Thanks for the thoughts, Mike. Like you said, there really wasn’t a question in there, but I thought I could dig up some very interesting information about the amount of money Brady makes per huddle. And it’s a whole heck of a lot more than $260 a pop.

Let’s start with this: The Patriots ran 986 offensive plays in 2010, and aside from a handful of plays for backup quarterback Brian Hoyer, Brady was on the field almost exclusively. Since it would take hours to figure out how many snaps Hoyer took, let’s just give all 986 to Brady, for the sake of the argument anyway. (Besides, with the no-huddle offense and huddles that were negated by timeouts and the like, it’s all relative anyway.)

Pro Football Talk reported Brady made $26.5 million during the 2010 season. Keep in mind, it was an extremely rare year for him because he signed a new contract, and there were a lot of moving parts with his salary and bonuses. (Brady’s original salary for 2010 was set to be $3.5 million before he signed his new deal.) PFT also reported in the same story that he’ll make about $10 million in 2011, which is a great year for any human being, but nowhere close to the astronomical figure of $26.5 million.

So, if you take $26.5 million and divide it by 986 offensive plays, Brady made $26,876.27 per huddle in 2010. As for 2011, let’s take $10 million and divide it by a nice round number of 1,000 offensive plays, and Brady will project to make $10,000 per huddle.

How would you feel if the Patriots went after Mike Sims-Walker through free agency after the lockout ends? He was a solid receiver for the Jaguars and is still young. Do you think he would fit in well with the Patriots?
–Connor

I really like Sims-Walker as a player, although he had a poor season in 2010. He was actually a more heavily-touted player at Central Florida than teammate Brandon Marshall, but Sims-Walker had injury issues that have plagued him throughout his career. He’s a very good outside receiver with big-play potential, and I think he could thrive in New England’s offense.

However, there was a report in March that claimed Sims-Walker couldn’t adjust to different defenses that pressed him, complained about a lack of catches, even after victories, and was suspended for a game for blowing off curfew to party all night. If any of that is true, you can bet he won’t end up with the Patriots.

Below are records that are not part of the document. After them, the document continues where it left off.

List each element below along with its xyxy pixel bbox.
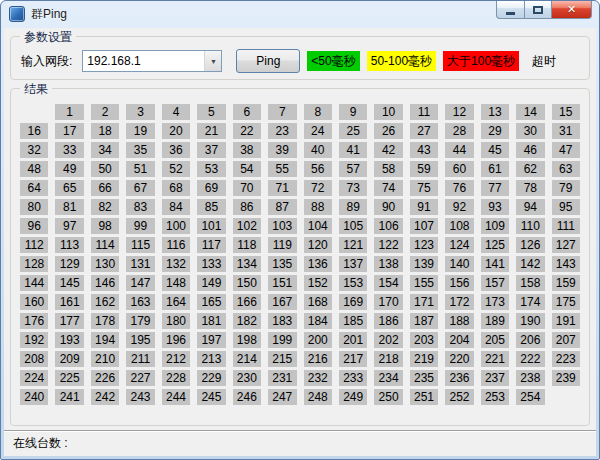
host-cell-55: 55 bbox=[268, 161, 296, 177]
host-cell-144: 144 bbox=[20, 275, 48, 291]
settings-row: 输入网段: ▼ Ping <50毫秒 50-100毫秒 大于100毫秒 超时 bbox=[11, 37, 589, 79]
host-cell-161: 161 bbox=[55, 294, 83, 310]
host-cell-196: 196 bbox=[162, 332, 190, 348]
host-cell-136: 136 bbox=[304, 256, 332, 272]
host-cell-242: 242 bbox=[91, 389, 119, 405]
host-cell-56: 56 bbox=[304, 161, 332, 177]
host-cell-249: 249 bbox=[339, 389, 367, 405]
host-cell-115: 115 bbox=[126, 237, 154, 253]
host-cell-49: 49 bbox=[55, 161, 83, 177]
host-cell-150: 150 bbox=[233, 275, 261, 291]
host-cell-174: 174 bbox=[516, 294, 544, 310]
host-cell-132: 132 bbox=[162, 256, 190, 272]
host-cell-233: 233 bbox=[339, 370, 367, 386]
host-cell-119: 119 bbox=[268, 237, 296, 253]
host-cell-2: 2 bbox=[91, 104, 119, 120]
chevron-down-icon: ▼ bbox=[210, 58, 217, 65]
maximize-button[interactable] bbox=[524, 1, 552, 19]
host-cell-102: 102 bbox=[233, 218, 261, 234]
host-cell-69: 69 bbox=[197, 180, 225, 196]
host-cell-31: 31 bbox=[552, 123, 580, 139]
host-cell-229: 229 bbox=[197, 370, 225, 386]
host-cell-89: 89 bbox=[339, 199, 367, 215]
host-cell-169: 169 bbox=[339, 294, 367, 310]
host-cell-87: 87 bbox=[268, 199, 296, 215]
host-cell-118: 118 bbox=[233, 237, 261, 253]
host-cell-166: 166 bbox=[233, 294, 261, 310]
network-input[interactable] bbox=[83, 51, 204, 71]
host-cell-101: 101 bbox=[197, 218, 225, 234]
host-cell-195: 195 bbox=[126, 332, 154, 348]
host-cell-151: 151 bbox=[268, 275, 296, 291]
host-cell-224: 224 bbox=[20, 370, 48, 386]
host-cell-50: 50 bbox=[91, 161, 119, 177]
host-cell-24: 24 bbox=[304, 123, 332, 139]
host-cell-106: 106 bbox=[374, 218, 402, 234]
minimize-button[interactable] bbox=[496, 1, 524, 19]
host-cell-234: 234 bbox=[374, 370, 402, 386]
host-cell-251: 251 bbox=[410, 389, 438, 405]
window-title: 群Ping bbox=[31, 6, 67, 23]
host-cell-165: 165 bbox=[197, 294, 225, 310]
host-cell-26: 26 bbox=[374, 123, 402, 139]
title-bar[interactable]: 群Ping ✕ bbox=[1, 1, 599, 27]
host-cell-58: 58 bbox=[374, 161, 402, 177]
host-cell-17: 17 bbox=[55, 123, 83, 139]
host-cell-135: 135 bbox=[268, 256, 296, 272]
host-cell-146: 146 bbox=[91, 275, 119, 291]
host-cell-104: 104 bbox=[304, 218, 332, 234]
host-cell-139: 139 bbox=[410, 256, 438, 272]
host-cell-30: 30 bbox=[516, 123, 544, 139]
host-cell-155: 155 bbox=[410, 275, 438, 291]
host-cell-157: 157 bbox=[481, 275, 509, 291]
host-cell-134: 134 bbox=[233, 256, 261, 272]
host-cell-162: 162 bbox=[91, 294, 119, 310]
host-cell-64: 64 bbox=[20, 180, 48, 196]
host-cell-167: 167 bbox=[268, 294, 296, 310]
host-cell-223: 223 bbox=[552, 351, 580, 367]
maximize-icon bbox=[533, 6, 543, 14]
host-cell-184: 184 bbox=[304, 313, 332, 329]
host-cell-63: 63 bbox=[552, 161, 580, 177]
combo-dropdown-button[interactable]: ▼ bbox=[204, 51, 221, 71]
host-cell-91: 91 bbox=[410, 199, 438, 215]
host-cell-36: 36 bbox=[162, 142, 190, 158]
host-cell-231: 231 bbox=[268, 370, 296, 386]
host-cell-83: 83 bbox=[126, 199, 154, 215]
host-cell-215: 215 bbox=[268, 351, 296, 367]
host-cell-158: 158 bbox=[516, 275, 544, 291]
host-cell-81: 81 bbox=[55, 199, 83, 215]
host-cell-228: 228 bbox=[162, 370, 190, 386]
host-cell-33: 33 bbox=[55, 142, 83, 158]
host-cell-122: 122 bbox=[374, 237, 402, 253]
host-cell-60: 60 bbox=[445, 161, 473, 177]
host-cell-241: 241 bbox=[55, 389, 83, 405]
host-cell-225: 225 bbox=[55, 370, 83, 386]
host-cell-153: 153 bbox=[339, 275, 367, 291]
host-cell-137: 137 bbox=[339, 256, 367, 272]
host-cell-214: 214 bbox=[233, 351, 261, 367]
host-cell-142: 142 bbox=[516, 256, 544, 272]
legend-timeout: 超时 bbox=[526, 51, 560, 71]
host-cell-40: 40 bbox=[304, 142, 332, 158]
host-cell-46: 46 bbox=[516, 142, 544, 158]
host-cell-70: 70 bbox=[233, 180, 261, 196]
host-cell-85: 85 bbox=[197, 199, 225, 215]
host-cell-138: 138 bbox=[374, 256, 402, 272]
host-cell-205: 205 bbox=[481, 332, 509, 348]
host-cell-185: 185 bbox=[339, 313, 367, 329]
host-cell-244: 244 bbox=[162, 389, 190, 405]
host-cell-62: 62 bbox=[516, 161, 544, 177]
host-cell-216: 216 bbox=[304, 351, 332, 367]
host-cell-219: 219 bbox=[410, 351, 438, 367]
ping-button[interactable]: Ping bbox=[236, 49, 300, 73]
host-cell-180: 180 bbox=[162, 313, 190, 329]
host-cell-75: 75 bbox=[410, 180, 438, 196]
host-cell-237: 237 bbox=[481, 370, 509, 386]
host-cell-28: 28 bbox=[445, 123, 473, 139]
host-cell-84: 84 bbox=[162, 199, 190, 215]
close-button[interactable]: ✕ bbox=[552, 1, 592, 19]
host-cell-112: 112 bbox=[20, 237, 48, 253]
host-cell-179: 179 bbox=[126, 313, 154, 329]
host-cell-53: 53 bbox=[197, 161, 225, 177]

I actually wouldn’t be surprised if Sims-Walker reunited with Marshall in Miami. That move would make a lot of sense for all involved.

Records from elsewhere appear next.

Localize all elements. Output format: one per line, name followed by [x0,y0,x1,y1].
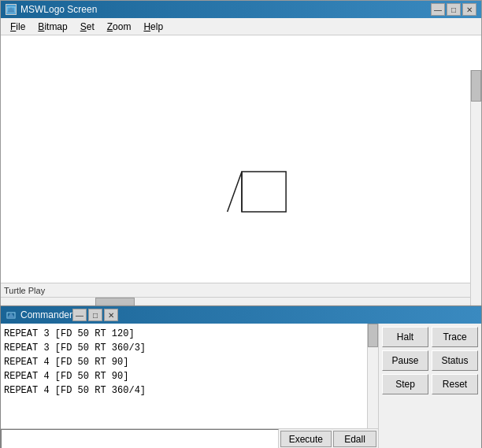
step-button[interactable]: Step [382,374,428,394]
commander-maximize-button[interactable]: □ [88,309,102,321]
code-line-2: REPEAT 3 [FD 50 RT 360/3] [4,341,375,355]
commander-icon [6,309,17,320]
text-scroll-v[interactable] [367,324,378,438]
main-window-title: MSWLogo Screen [20,4,431,15]
code-line-1: REPEAT 3 [FD 50 RT 120] [4,327,375,341]
text-scroll-v-thumb[interactable] [368,324,378,347]
menu-zoom[interactable]: Zoom [101,20,138,34]
controls-row-3: Step Reset [382,374,478,394]
code-line-3: REPEAT 4 [FD 50 RT 90] [4,355,375,369]
commander-input-bar: Execute Edall [1,428,378,448]
status-text: Turtle Play [4,286,45,295]
svg-marker-1 [7,7,15,13]
svg-rect-2 [242,172,286,212]
menu-set[interactable]: Set [74,20,101,34]
menu-file[interactable]: File [4,20,32,34]
svg-marker-4 [7,313,15,318]
app-icon [6,4,17,15]
execute-button[interactable]: Execute [280,431,332,447]
commander-body: REPEAT 3 [FD 50 RT 120] REPEAT 3 [FD 50 … [1,324,481,448]
status-button[interactable]: Status [432,350,478,371]
maximize-button[interactable]: □ [447,3,461,16]
commander-input-buttons: Execute Edall [279,429,378,448]
menubar: File Bitmap Set Zoom Help [1,18,481,35]
controls-row-1: Halt Trace [382,327,478,347]
commander-titlebar: Commander — □ ✕ [1,306,481,324]
controls-row-2: Pause Status [382,350,478,371]
scroll-thumb-v[interactable] [471,70,481,102]
code-line-4: REPEAT 4 [FD 50 RT 90] [4,369,375,383]
canvas-svg [1,35,481,308]
trace-button[interactable]: Trace [432,327,478,347]
commander-textarea-container: REPEAT 3 [FD 50 RT 120] REPEAT 3 [FD 50 … [1,324,379,448]
commander-title: Commander [20,309,72,320]
commander-minimize-button[interactable]: — [72,309,87,321]
menu-help[interactable]: Help [137,20,169,34]
canvas-area: Turtle Play [1,35,481,308]
commander-title-controls: — □ ✕ [72,309,118,321]
commander-controls: Halt Trace Pause Status Step Reset [379,324,481,448]
title-controls: — □ ✕ [431,3,476,16]
pause-button[interactable]: Pause [382,350,428,371]
main-titlebar: MSWLogo Screen — □ ✕ [1,1,481,18]
main-window: MSWLogo Screen — □ ✕ File Bitmap Set Zoo… [0,0,482,307]
status-bar: Turtle Play [1,283,470,297]
commander-close-button[interactable]: ✕ [104,309,118,321]
reset-button[interactable]: Reset [432,374,478,394]
commander-input[interactable] [1,429,279,448]
main-scrollbar-vertical[interactable] [470,70,481,308]
edall-button[interactable]: Edall [333,431,376,447]
close-button[interactable]: ✕ [462,3,476,16]
code-line-5: REPEAT 4 [FD 50 RT 360/4] [4,383,375,398]
menu-bitmap[interactable]: Bitmap [32,20,73,34]
minimize-button[interactable]: — [431,3,445,16]
halt-button[interactable]: Halt [382,327,428,347]
commander-window: Commander — □ ✕ REPEAT 3 [FD 50 RT 120] … [0,305,482,448]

What will the roles out of the backfield be next season for the new running back staff?
–Griffin

While knowing that Belichick will always ride the hot hand, the roles appear to be easily definable right now, at least on paper. BenJarvus Green-Ellis will be the prototypical starter, and Stevan Ridley should serve as his backup in short-yardage situations or when the Patriots need to gain yards between the tackles. Kevin Faulk (if he returns), Danny Woodhead and Shane Vereen will split time in passing situations and on third down. All three are most effective in space, and they’re all good pass catchers. Vereen might be the biggest wildcard in the group because he could be better between the tackles than any of us realize.

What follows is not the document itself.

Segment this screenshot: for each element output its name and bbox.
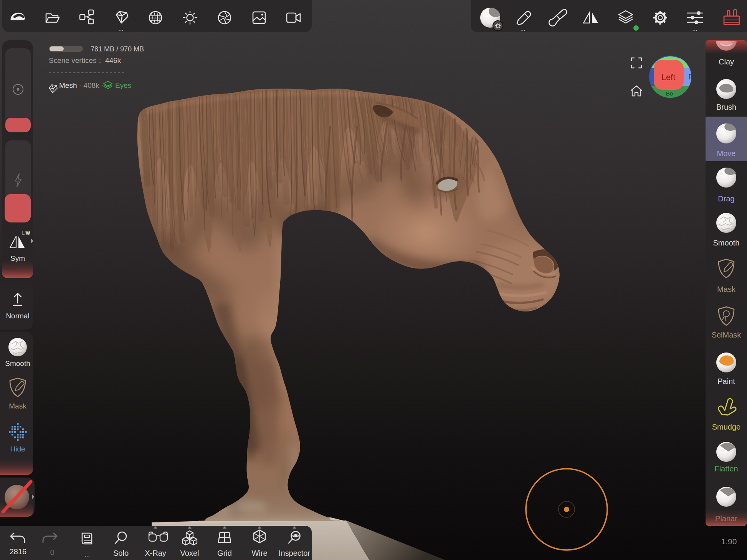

I know many are disappointed with the draft, but I believe the reason we didn’t draft a pass rusher is because Bill Belichick sees a better one for the team in next year’s draft. Remember, Bill Belichick is friends with Alabama head coach Nick Saban, and they have impressive linemen entering the draft next year. Do you think Belichick just didn’t like the talent in this year’s draft and is waiting until next year?
–Matt

I’ve already spent a ton of time going through Belichick’s trends with pass rushers, both on the field and with his approach to the draft, so I’ll pass on that this time. However, I can say with 100 percent certainty that Belichick didn’t take a wait-’til-next year approach with that position in this draft class. It’s nearly impossible to set yourself up to take a specific player a full year away from the draft.